Geçtiğimiz yüzyıl, insanlık tarihinin o güne kadar yaşamadığı büyük acılara sahne oldu. İki büyük dünya savaşı, ardından gelen Soğuk Savaş dönemi ve bölgesel çatışmalar milyonlarca insanın hayatını kaybetmesine, bir o kadar insanın da yerinden yurdundan edilmesine yol açtı. 21. asrın eşiğine geldiğimizde Avrupa’nın ortasında, Bosna’da yaşanan soykırım tarihe kara bir leke olarak geçti. Günümüzde teknolojinin ilerlemesi, tıbbi imkanların çeşitlenmesi, insan ömrünü uzatmaya ve hayat kalitesini yükseltmeye yönelik çabalar olumlu gelişmeler olarak karşımıza çıkarken Filistin’deki ambargo, Arakan Müslümanlarına yönelik saldırgan tutum, Batı ülkelerinde hızla yayılan İslamofobi gibi olaylar ise dünyanın mazlumlar için yaşanması zor bir yere dönüştüğünü gösteriyor.
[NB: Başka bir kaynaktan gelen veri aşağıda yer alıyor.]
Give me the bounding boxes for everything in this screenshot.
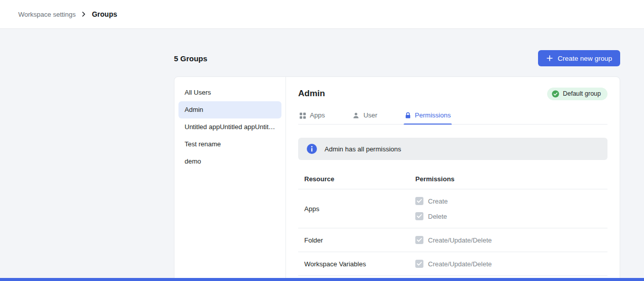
table-row-folder: Folder Create/Update/Delete: [298, 228, 607, 252]
plus-icon: [546, 55, 553, 62]
breadcrumb-workspace-settings[interactable]: Workspace settings: [18, 11, 76, 18]
lock-icon: [405, 112, 411, 119]
breadcrumb: Workspace settings Groups: [18, 10, 117, 18]
default-group-badge: Default group: [547, 88, 607, 100]
create-new-group-label: Create new group: [558, 55, 612, 62]
permissions-stack: Create/Update/Delete: [409, 252, 607, 275]
user-icon: [352, 112, 360, 119]
info-icon: [306, 143, 317, 154]
default-group-badge-label: Default group: [563, 90, 601, 97]
checkbox-checked-icon: [415, 236, 423, 244]
resource-name-apps: Apps: [298, 189, 409, 228]
groups-page: 5 Groups Create new group All Users Admi…: [0, 29, 644, 281]
checkbox-checked-icon: [415, 197, 423, 205]
group-list-item-all-users[interactable]: All Users: [178, 84, 281, 101]
permissions-cell-folder: Create/Update/Delete: [409, 228, 607, 252]
group-list-item-admin[interactable]: Admin: [178, 101, 281, 118]
tab-apps-label: Apps: [310, 111, 325, 119]
permissions-info-banner: Admin has all permissions: [298, 138, 607, 160]
resource-name-workspace-variables: Workspace Variables: [298, 252, 409, 275]
resource-name-folder: Folder: [298, 228, 409, 252]
tab-permissions-label: Permissions: [415, 111, 451, 119]
permission-label-delete: Delete: [428, 213, 447, 220]
groups-card: All Users Admin Untitled appUntitled app…: [174, 76, 620, 281]
group-list-item-test-rename[interactable]: Test rename: [178, 136, 281, 153]
tab-user[interactable]: User: [351, 107, 378, 124]
checkbox-checked-icon: [415, 260, 423, 268]
permissions-cell-apps: Create Delete: [409, 189, 607, 228]
group-detail-header: Admin Default group: [298, 86, 607, 101]
permissions-cell-workspace-variables: Create/Update/Delete: [409, 252, 607, 275]
group-title: Admin: [298, 89, 325, 99]
permission-label-wv-cud: Create/Update/Delete: [428, 260, 492, 268]
resource-column-header: Resource: [298, 169, 409, 189]
breadcrumb-current-groups: Groups: [92, 10, 117, 18]
tab-user-label: User: [364, 111, 377, 119]
permission-label-create: Create: [428, 197, 448, 205]
group-list: All Users Admin Untitled appUntitled app…: [174, 77, 286, 281]
permission-label-folder-cud: Create/Update/Delete: [428, 236, 492, 244]
checkbox-apps-create[interactable]: Create: [415, 197, 601, 205]
permissions-table-header-row: Resource Permissions: [298, 169, 607, 189]
check-circle-icon: [552, 90, 559, 98]
permissions-column-header: Permissions: [409, 169, 607, 189]
page-content: 5 Groups Create new group All Users Admi…: [174, 29, 620, 281]
group-detail-panel: Admin Default group Apps: [286, 77, 620, 281]
table-row-apps: Apps Create: [298, 189, 607, 228]
checkbox-workspace-variables-cud[interactable]: Create/Update/Delete: [415, 260, 601, 268]
permissions-stack: Create Delete: [409, 189, 607, 228]
checkbox-checked-icon: [415, 212, 423, 220]
bottom-blue-strip: [0, 278, 644, 281]
apps-grid-icon: [299, 112, 306, 119]
permissions-stack: Create/Update/Delete: [409, 228, 607, 252]
checkbox-apps-delete[interactable]: Delete: [415, 212, 601, 220]
group-list-item-demo[interactable]: demo: [178, 153, 281, 170]
permissions-table: Resource Permissions Apps Creat: [298, 169, 607, 276]
page-head: 5 Groups Create new group: [174, 29, 620, 66]
table-row-workspace-variables: Workspace Variables Create/Update/Delete: [298, 252, 607, 276]
group-detail-tabs: Apps User Permissions: [298, 107, 607, 125]
checkbox-folder-cud[interactable]: Create/Update/Delete: [415, 236, 601, 244]
create-new-group-button[interactable]: Create new group: [538, 50, 620, 66]
tab-apps[interactable]: Apps: [298, 107, 326, 124]
group-list-item-untitled-app[interactable]: Untitled appUntitled appUntitle…: [178, 118, 281, 136]
groups-count-heading: 5 Groups: [174, 54, 207, 63]
tab-permissions[interactable]: Permissions: [404, 107, 452, 124]
permissions-info-text: Admin has all permissions: [325, 145, 401, 153]
chevron-right-icon: [81, 11, 87, 17]
top-header: Workspace settings Groups: [0, 0, 644, 29]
Rahmetli Cemil Meriç’in Batı kültürü ile Doğu irfanı arasında gördüğü farkı anlayabilmek için son birkaç yüzyılda yaşananlara daha dikkatli bakmak gerekiyor. Bir yanda sanayi ve teknolojide hızla yükselen, bu süreçte dünyaya kültür ihraç eden Batı dünyası, diğer tarafta emperyalist emellerin kurbanı konumundaki Doğu milletleri… Cemil Meriç’in kültürün öne çıkarılıp irfanın unutulduğu yönündeki tespitleri günümüzdeki durumun teşhis edilmesi için son derece önem arz ediyor. Aynı şekilde, içinde bulunduğumuz Aralık ayında vefatının 743’üncü yılını idrak ettiğimiz Hz. Mevlâna’nın öğretisine sıkı sıkıya sarılmak, zor günler geçiren dünyamız için bir umut ışığı olacaktır.
Mevlâna Celâleddin-i Rumî’nin felsefesinde öne çıkan kavram hoşgörüdür. Doğunun irfanını en güzel şekliyle ortaya koyan bu mefhumu hem şahsi hem siyasi hayatımıza hâkim kılmak, yaşanan olumsuzlukların önüne geçmek için büyük bir adımdır. II. Dünya Savaşı’nda bile görülmemiş bir nüfus hareketliliğinin yaşandığı günümüzde mülteci sorununu siyasi veya ekonomik bir mesele olarak ele almadan, hoşgörü çerçevesinde insani bir durum olarak değerlendirmek gerekir. Türkiye’nin sürecin başından beri sergilediği tutum bu yöndedir. Ne yazık ki Avrupa ülkelerinin konuya yaklaşımı hoşgörüden gün geçtikçe uzaklaşmakta, hatta yabancı düşmanlığına doğru yol almaktadır. Suriyeli mülteciler için ülkemize verdikleri mali destek vaadini hâlâ yerine getirmeyen Avrupa Birliği’nin önemli kurumlarından Avrupa Parlamentosu geçtiğimiz ay Türkiye’nin üyelik müzakerelerinin dondurulmasına yönelik bir karara imza attı. Hukuki bağlayıcılığı bulunmadığı gibi bizim açımızdan yok hükmündeki bu karar, Avrupa’nın Müslüman bir ülkeyi çağdaş medeniyet seviyesinde görmek istememesinin bir sonucudur. Farklılıklara tahammülü olmayan, kendi kültürünü üstün görüp diğerlerinin yok edilmesi gerektiğini düşünen zihniyetin dünyayı ne hale getirdiği ise herkesin malumudur.
2016 yılına veda ederken “Hoşgörüde deniz gibi ol” diyen Hz. Mevlâna’nın öğütlerine uyarak yeni yılda siyasette ve sosyal hayatta öfkenin, önyargının esiri olmadan olaylara serinkanlılıkla yaklaşılmasını temenni ediyorum.